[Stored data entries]
===

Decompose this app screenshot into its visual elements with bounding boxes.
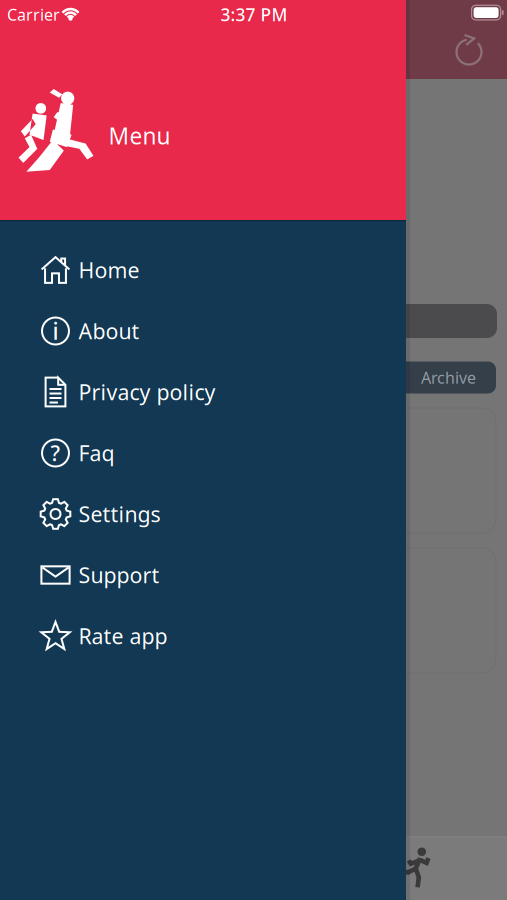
staticText: Carrier: [7, 4, 60, 25]
staticText: Rate app: [78, 622, 168, 650]
button[interactable]: Rate app: [0, 606, 406, 666]
button[interactable]: Runs: [402, 848, 432, 888]
button[interactable]: Home: [0, 240, 406, 300]
button[interactable]: ?: [0, 422, 406, 484]
staticText: Home: [78, 256, 140, 284]
button[interactable]: i: [0, 300, 406, 362]
staticText: Faq: [78, 439, 114, 467]
staticText: Archive: [421, 367, 476, 388]
button[interactable]: Refresh: [455, 38, 483, 66]
staticText: Menu: [108, 121, 170, 151]
staticText: Privacy policy: [78, 378, 216, 406]
staticText: About: [78, 317, 140, 345]
staticText: i: [52, 316, 58, 346]
staticText: Support: [78, 561, 160, 589]
button[interactable]: Support: [0, 544, 406, 606]
button[interactable]: Privacy policy: [0, 362, 406, 422]
staticText: Settings: [78, 500, 160, 528]
staticText: ?: [50, 439, 60, 467]
button[interactable]: Settings: [0, 484, 406, 544]
button[interactable]: Archive: [330, 362, 496, 394]
staticText: 3:37 PM: [220, 3, 288, 26]
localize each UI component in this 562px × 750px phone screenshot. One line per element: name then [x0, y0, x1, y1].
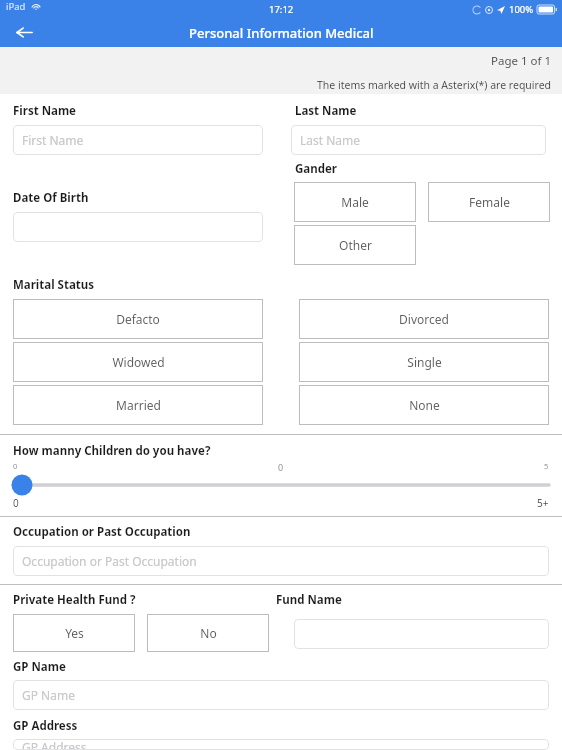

===

Aim of the task:
Output every entry verbatim but skip the pictures.

Expected answer:
Decompose this app screenshot into its visual elements with bounding boxes.
staticText: Carrier: [7, 4, 60, 25]
staticText: Rate app: [78, 622, 168, 650]
button[interactable]: Rate app: [0, 606, 406, 666]
button[interactable]: Runs: [402, 848, 432, 888]
button[interactable]: Home: [0, 240, 406, 300]
button[interactable]: ?: [0, 422, 406, 484]
staticText: Home: [78, 256, 140, 284]
button[interactable]: i: [0, 300, 406, 362]
staticText: Faq: [78, 439, 114, 467]
staticText: Archive: [421, 367, 476, 388]
button[interactable]: Refresh: [455, 38, 483, 66]
staticText: Menu: [108, 121, 170, 151]
staticText: Privacy policy: [78, 378, 216, 406]
staticText: About: [78, 317, 140, 345]
staticText: i: [52, 316, 58, 346]
staticText: Support: [78, 561, 160, 589]
button[interactable]: Support: [0, 544, 406, 606]
button[interactable]: Privacy policy: [0, 362, 406, 422]
staticText: Settings: [78, 500, 160, 528]
staticText: ?: [50, 439, 60, 467]
button[interactable]: Settings: [0, 484, 406, 544]
button[interactable]: Archive: [330, 362, 496, 394]
staticText: 3:37 PM: [220, 3, 288, 26]
localize each UI component in this 562px × 750px phone screenshot. One line per element: name then [x0, y0, x1, y1].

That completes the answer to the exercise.